Overview

A self-maintaining register

In most systems, the shareholder register is a document you update manually. In dCompany, it is a live record that stays current as a natural by-product of running your corporate work through the platform.

Two ways to keep the register current

You can always register transactions manually — every transaction type is available directly in the Shareholder register. But for most changes that go through a formal process, the register updates itself automatically.

How automation keeps the register accurate

When you process a corporate change through the Document robot, dCompany does more than generate documents. Once the process is complete, the relevant transaction is written directly to the shareholder register — no separate data entry, no risk of the register falling behind the paperwork.
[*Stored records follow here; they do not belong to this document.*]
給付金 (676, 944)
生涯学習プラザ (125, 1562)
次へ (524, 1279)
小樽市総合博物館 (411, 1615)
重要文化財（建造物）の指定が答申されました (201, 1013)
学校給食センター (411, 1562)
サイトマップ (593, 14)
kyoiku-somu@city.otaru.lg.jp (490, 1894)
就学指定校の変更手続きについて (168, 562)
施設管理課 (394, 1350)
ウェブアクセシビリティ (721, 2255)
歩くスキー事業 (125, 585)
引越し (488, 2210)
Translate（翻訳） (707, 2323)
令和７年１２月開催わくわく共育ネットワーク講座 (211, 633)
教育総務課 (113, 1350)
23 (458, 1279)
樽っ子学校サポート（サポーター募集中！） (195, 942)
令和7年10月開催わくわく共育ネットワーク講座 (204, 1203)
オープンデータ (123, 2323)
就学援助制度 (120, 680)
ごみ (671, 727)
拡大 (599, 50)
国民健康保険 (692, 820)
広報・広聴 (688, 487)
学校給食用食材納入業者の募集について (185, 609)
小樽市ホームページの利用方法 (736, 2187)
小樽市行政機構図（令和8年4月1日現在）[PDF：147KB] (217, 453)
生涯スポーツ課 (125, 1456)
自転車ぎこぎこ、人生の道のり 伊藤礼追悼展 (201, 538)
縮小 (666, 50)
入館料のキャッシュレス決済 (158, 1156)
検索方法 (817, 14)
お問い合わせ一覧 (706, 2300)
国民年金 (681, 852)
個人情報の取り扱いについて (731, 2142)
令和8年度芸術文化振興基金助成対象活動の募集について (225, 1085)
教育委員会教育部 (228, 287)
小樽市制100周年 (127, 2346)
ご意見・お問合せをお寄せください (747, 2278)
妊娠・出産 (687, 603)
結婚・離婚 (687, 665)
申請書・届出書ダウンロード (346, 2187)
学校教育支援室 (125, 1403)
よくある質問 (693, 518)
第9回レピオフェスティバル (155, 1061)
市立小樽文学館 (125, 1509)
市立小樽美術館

This applies across the most common corporate events:

  • Share capital increases — new shares are added to the register when the process is finalised
  • Splits and reverse splits — share counts and ownership percentages update automatically
  • Board elections and role changes — reflected immediately in the company record
  • Changes to articles of association — logged and traceable

Cross-company: all registers in sync

If you manage multiple companies, automations run at group level through portfolio projects keep every register in the group consistent. A change processed once flows through to the correct company registers — without opening each company individually.

The result

The register reflects what has actually happened, not what someone remembered to enter. Shareholders, advisers, and regulators always see the same accurate picture — and official reports like the shareholder register statement and beneficial owners report are always based on current data.